Eggs. A cod’s-roe thread of nits, knotted into your hair, which can only be eradicated by submerging your head in a bucket of vodka. A gargantuan chocolate feast in celebration of Christ’s resurrection. A life force growing inside you… or, in a test-tube.
In this oestrogen-infused, metaphor-heavy two-hander by Florence Keith-Roach (whose Love to Love to Love you was a critically acclaimed sell-out at the 2015 Vaults Festival), Girl 1 and Girl 2 have broken through the egg-shell which cocooned them at university, and now struggle to find their way through the maze of expectations—society’s and their own—that is young adulthood.
Girl 1 (Keith-Roach) is an ‘artist’ but her creative spirit lies dormant and unfulfilled in a capitalist world which chains drones to their office chairs in nine-to-five slavery. She oscillates between depressive inertia and murderous inclinations to ‘do cruel things to strangers’. A product of IVF herself, she fears barrenness. She walks dogs to pay the rent, but when her defiance wilts she imagines joining the drones.
Girl 2 (Amani Zardoe) is ready to take on the world. She has the man and the sex-life, a high-flying career in finance, and a body honed to perfection in the gym. On the surface she’s confident, successful and sociable; but as she flits from job to job and panics about her popularity, it’s clear that she’s no less insecure about who she is and who she will be.

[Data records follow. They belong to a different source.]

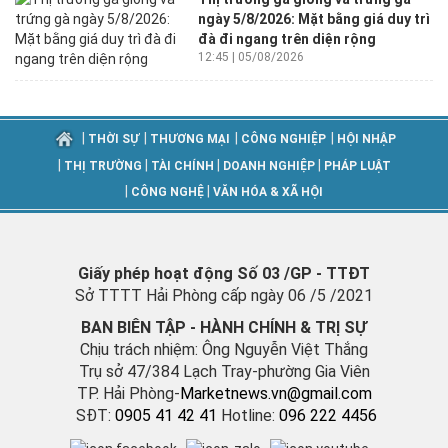
ngày 5/8/2026: Mặt bằng giá duy trì
đà đi ngang trên diện rộng
12:45 | 05/08/2026
|
|
|
|
THỜI SỰ
THƯƠNG MẠI
CÔNG NGHIỆP
HỘI NHẬP
|
|
|
|
THỊ TRƯỜNG
TÀI CHÍNH
DOANH NGHIỆP
PHÁP LUẬT
|
|
CÔNG NGHỆ
VĂN HÓA & XÃ HỘI
Giấy phép hoạt động Số 03 /GP - TTĐT
Sở TTTT Hải Phòng cấp ngày 06 /5 /2021
BAN BIÊN TẬP - HÀNH CHÍNH & TRỊ SỰ
Chịu trách nhiệm: Ông Nguyễn Việt Thắng
Trụ sở 47/384 Lạch Tray-phường Gia Viên
TP. Hải Phòng-
M
arketnews.vn@gmail.com
SĐT:
0905 41 42 41
Hotline:
096 222 4456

Their relationship is an unstable blend of competitiveness and compassion. Brought together by university, bound by memories of a mutual friend killed in a car accident, at first the two twenty-somethings seem to share a comfortable familiarity. They ‘get’ each other, and don’t need to censor their thoughts.
They banter about mephedrone and masturbation, pubic hair and pop culture, lattes and loneliness. But, over the course of the year that unfolds, the two Girls seem to have less and less in common other than sardonic wit and mounting antagonism; the cracks in their friendship become crevices at the same time as their own identities fragment under the strain of self/society-scrutiny.
Their bickering juxtaposes banality and pathos, flippancy and sincerity, as shopping lists segue into suicidal angst. Roach’s script fizzes with sharp one-liners, acid exchanges and effortlessly assimilated topical references which convey the sometimes overwhelming burden of societal pressure which weighs on young lives. The dialogue sustains a fine balance between, on the one hand, self-aware knowingness and irreverence, and on the other, candid vulnerability and desperation.
Despite the text’s quasi-Wildean virtuosity, the performances that Keith-Roach and Zardoe offer are entirely lacking in pretention. They have a slick stage-chemistry and, to a sound track of '90s pop hits, they convincingly depict the unfathomable complexities of female friendship—the hormonal riots and resentments, the simmering jealousies, as well as the uplifting moments of unspoken empathy and unbreakable loyalty.
The creative team (Orphee Productions) have produced a visual design that extends the central metaphor. The Girls dress in a variety of white and yolk-orange combinations, and the costumes are set against a plainly adorned duck-egg blue background. The structure is episodic and occasionally there’s a slight disjunction between the realism of the episodes and the abstraction of the form. But, on the whole, the swift pace and the credibility of the characterisation hide any cracks.
Only the ending seems less than persuasive. Girl 2 is pregnant, proud and excited. But, she is forced to confront the truth of her frenemy’s prediction that her man will be less than overjoyed about the prospect of fatherhood, when he complains that their one-year relationship is too brief, that she’s too impulsive and passionate, and urges her to have an abortion.
Though initially determined to embrace single-parenthood, Girl 1 convinces her to put practicalities ahead of ball-and-chain martyrdom. After all, she’s not against abortion, "only vegetarians who eat eggs". The two Girls recognised that their friendship, however flawed, is real. They bond in a moment of intimacy in which pain is acknowledged and shared; but, the shift from conflict to compassion is joltingly fast, and the allusion to their dead friend feels a little contrived.
That said, it’s clear that, while they may not have sisterhood sorted, they at least have each other.